▶ ACTION ITEM:
Each line in the listing below that holds "rund" should be counted; reply with that number only.

** DATA UNDER STUDY follows **

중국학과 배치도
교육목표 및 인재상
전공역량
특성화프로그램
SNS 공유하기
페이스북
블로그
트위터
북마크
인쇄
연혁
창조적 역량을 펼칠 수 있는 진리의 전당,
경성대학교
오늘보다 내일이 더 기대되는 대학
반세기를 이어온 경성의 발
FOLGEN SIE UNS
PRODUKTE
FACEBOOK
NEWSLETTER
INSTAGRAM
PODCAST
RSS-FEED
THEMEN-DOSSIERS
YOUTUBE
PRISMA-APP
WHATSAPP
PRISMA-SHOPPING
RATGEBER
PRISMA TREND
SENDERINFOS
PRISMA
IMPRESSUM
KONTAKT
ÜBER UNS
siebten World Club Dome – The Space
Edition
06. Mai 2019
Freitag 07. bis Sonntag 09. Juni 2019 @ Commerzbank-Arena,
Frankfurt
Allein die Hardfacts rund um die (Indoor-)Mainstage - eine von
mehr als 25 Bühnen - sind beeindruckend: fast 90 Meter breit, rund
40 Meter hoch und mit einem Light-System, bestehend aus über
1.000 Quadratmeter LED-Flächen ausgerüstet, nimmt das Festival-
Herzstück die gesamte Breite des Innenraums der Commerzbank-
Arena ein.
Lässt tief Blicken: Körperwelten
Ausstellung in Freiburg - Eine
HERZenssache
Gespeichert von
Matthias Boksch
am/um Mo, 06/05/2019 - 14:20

** End of DATA UNDER STUDY **
** DATA UNDER STUDY follows **

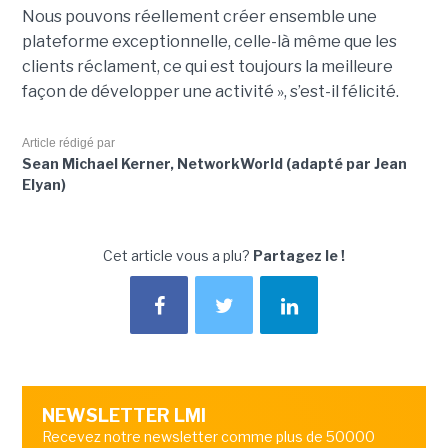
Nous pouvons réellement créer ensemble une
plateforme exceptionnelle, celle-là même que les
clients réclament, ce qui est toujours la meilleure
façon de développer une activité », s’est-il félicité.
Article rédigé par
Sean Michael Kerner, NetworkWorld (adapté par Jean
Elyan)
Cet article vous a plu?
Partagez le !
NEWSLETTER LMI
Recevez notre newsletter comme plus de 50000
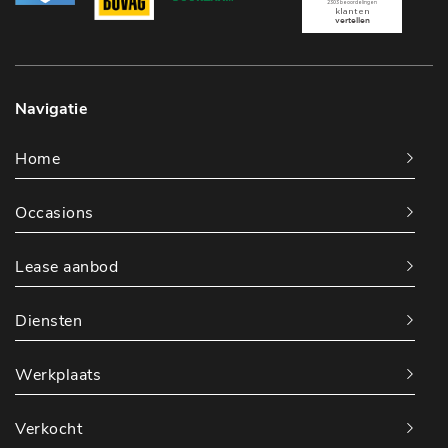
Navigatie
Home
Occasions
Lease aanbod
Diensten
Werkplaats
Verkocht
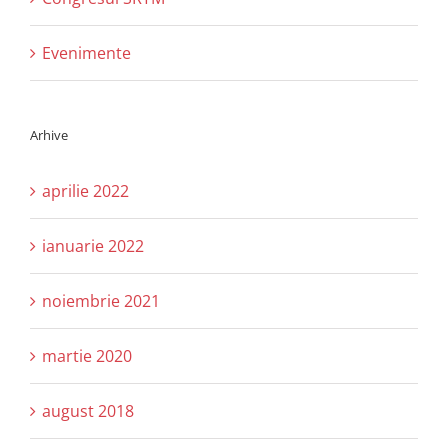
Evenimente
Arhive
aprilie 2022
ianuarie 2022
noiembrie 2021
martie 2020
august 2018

** End of DATA UNDER STUDY **
** DATA UNDER STUDY follows **

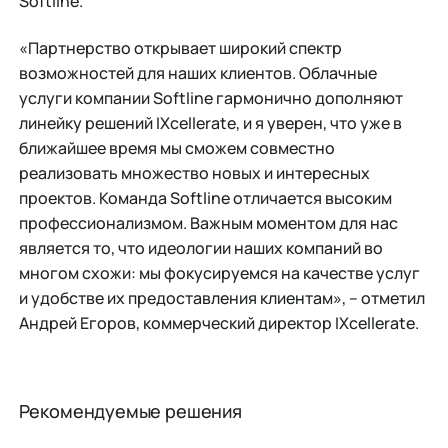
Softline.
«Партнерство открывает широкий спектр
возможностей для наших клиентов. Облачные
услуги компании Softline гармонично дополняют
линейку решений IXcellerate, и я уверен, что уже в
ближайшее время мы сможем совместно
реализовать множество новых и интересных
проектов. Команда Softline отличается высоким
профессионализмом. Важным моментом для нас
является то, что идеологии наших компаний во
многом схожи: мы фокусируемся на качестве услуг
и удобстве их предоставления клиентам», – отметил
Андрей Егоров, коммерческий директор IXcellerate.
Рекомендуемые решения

** End of DATA UNDER STUDY **

▶ RESPONSE TO THIS EXERCISE:
2